WHAT IS BEING ASKED:
One line at a time, check the entries below for the word "Karty", and copy each line that has it.

◆ ◆ ◆ ◆ ◆ ◆ ◆

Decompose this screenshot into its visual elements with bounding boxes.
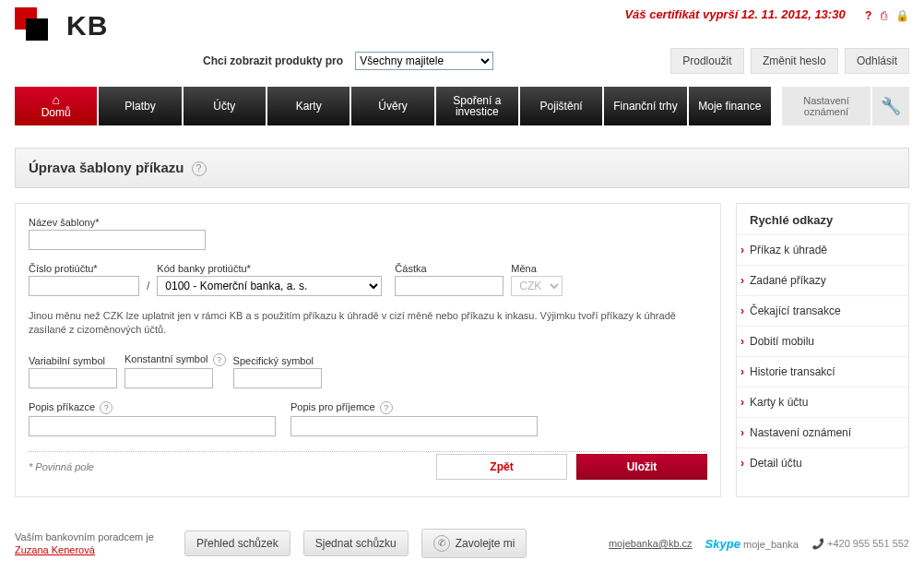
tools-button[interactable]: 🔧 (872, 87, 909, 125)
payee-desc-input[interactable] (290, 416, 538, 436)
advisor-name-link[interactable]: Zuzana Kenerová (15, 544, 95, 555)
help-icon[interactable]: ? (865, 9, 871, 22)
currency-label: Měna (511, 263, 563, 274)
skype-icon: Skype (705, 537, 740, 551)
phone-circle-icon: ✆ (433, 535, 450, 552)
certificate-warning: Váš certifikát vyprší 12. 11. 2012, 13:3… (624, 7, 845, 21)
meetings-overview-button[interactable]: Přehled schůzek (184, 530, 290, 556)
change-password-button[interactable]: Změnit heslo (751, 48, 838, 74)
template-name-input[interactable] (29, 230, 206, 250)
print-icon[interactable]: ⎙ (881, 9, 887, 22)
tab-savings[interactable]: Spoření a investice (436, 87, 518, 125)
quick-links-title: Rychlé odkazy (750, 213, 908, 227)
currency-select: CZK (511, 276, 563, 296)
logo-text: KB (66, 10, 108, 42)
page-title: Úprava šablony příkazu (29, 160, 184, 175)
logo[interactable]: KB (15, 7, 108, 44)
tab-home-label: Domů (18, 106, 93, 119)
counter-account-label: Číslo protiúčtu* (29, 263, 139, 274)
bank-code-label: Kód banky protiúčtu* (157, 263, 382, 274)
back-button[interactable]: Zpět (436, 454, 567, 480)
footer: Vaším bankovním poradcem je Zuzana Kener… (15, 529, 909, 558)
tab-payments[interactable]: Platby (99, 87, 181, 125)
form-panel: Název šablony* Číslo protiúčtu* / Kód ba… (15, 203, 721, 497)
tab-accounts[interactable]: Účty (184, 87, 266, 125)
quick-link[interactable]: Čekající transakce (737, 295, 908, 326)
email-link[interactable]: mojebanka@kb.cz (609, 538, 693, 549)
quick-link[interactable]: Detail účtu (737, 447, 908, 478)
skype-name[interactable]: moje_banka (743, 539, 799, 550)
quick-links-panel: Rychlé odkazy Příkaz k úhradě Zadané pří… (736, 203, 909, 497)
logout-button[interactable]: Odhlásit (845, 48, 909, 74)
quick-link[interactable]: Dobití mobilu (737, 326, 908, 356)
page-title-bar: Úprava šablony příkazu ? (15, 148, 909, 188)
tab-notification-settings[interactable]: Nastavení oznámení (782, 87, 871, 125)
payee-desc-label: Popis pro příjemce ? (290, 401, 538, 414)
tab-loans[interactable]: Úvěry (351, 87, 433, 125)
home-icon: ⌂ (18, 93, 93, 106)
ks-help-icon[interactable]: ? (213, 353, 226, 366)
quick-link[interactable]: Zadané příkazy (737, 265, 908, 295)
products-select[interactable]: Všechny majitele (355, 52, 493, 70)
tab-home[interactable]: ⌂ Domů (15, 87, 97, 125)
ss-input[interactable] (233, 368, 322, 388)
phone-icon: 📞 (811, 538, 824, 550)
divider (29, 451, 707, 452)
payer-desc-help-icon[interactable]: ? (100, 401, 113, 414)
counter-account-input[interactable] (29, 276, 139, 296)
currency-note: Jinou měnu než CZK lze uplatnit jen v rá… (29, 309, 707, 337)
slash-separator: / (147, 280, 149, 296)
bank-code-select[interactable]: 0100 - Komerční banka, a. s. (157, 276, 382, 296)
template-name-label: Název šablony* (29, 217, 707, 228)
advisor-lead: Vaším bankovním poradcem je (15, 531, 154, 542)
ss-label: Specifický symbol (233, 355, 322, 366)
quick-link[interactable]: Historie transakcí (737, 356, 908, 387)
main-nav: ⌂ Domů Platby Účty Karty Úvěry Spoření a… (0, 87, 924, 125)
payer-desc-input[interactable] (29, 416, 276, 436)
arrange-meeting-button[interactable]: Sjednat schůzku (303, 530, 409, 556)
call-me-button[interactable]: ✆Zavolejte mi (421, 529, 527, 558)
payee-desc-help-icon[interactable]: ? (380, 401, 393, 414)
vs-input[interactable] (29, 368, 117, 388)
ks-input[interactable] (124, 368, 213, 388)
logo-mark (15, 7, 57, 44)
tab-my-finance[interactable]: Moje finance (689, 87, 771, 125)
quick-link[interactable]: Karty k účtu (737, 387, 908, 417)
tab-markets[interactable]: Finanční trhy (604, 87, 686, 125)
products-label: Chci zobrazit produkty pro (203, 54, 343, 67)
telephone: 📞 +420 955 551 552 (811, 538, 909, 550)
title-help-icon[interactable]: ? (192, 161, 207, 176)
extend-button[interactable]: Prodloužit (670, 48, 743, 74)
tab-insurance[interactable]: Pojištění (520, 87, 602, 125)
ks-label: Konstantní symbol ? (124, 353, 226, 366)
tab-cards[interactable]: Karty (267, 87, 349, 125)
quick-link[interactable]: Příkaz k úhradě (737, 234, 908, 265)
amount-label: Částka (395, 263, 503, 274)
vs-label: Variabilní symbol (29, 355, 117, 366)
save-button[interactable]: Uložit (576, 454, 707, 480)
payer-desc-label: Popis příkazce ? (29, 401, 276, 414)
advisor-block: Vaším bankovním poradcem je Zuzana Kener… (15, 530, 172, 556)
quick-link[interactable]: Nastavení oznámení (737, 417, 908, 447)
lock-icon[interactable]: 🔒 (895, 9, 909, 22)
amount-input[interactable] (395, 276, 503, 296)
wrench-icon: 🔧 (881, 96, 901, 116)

◆ ◆ ◆ ◆ ◆ ◆ ◆

EXERCISE ANSWER:
main-nav: ⌂ Domů Platby Účty Karty Úvěry Spoření a… (0, 87, 924, 125)
quick-link[interactable]: Karty k účtu (737, 387, 908, 417)
tab-cards[interactable]: Karty (267, 87, 349, 125)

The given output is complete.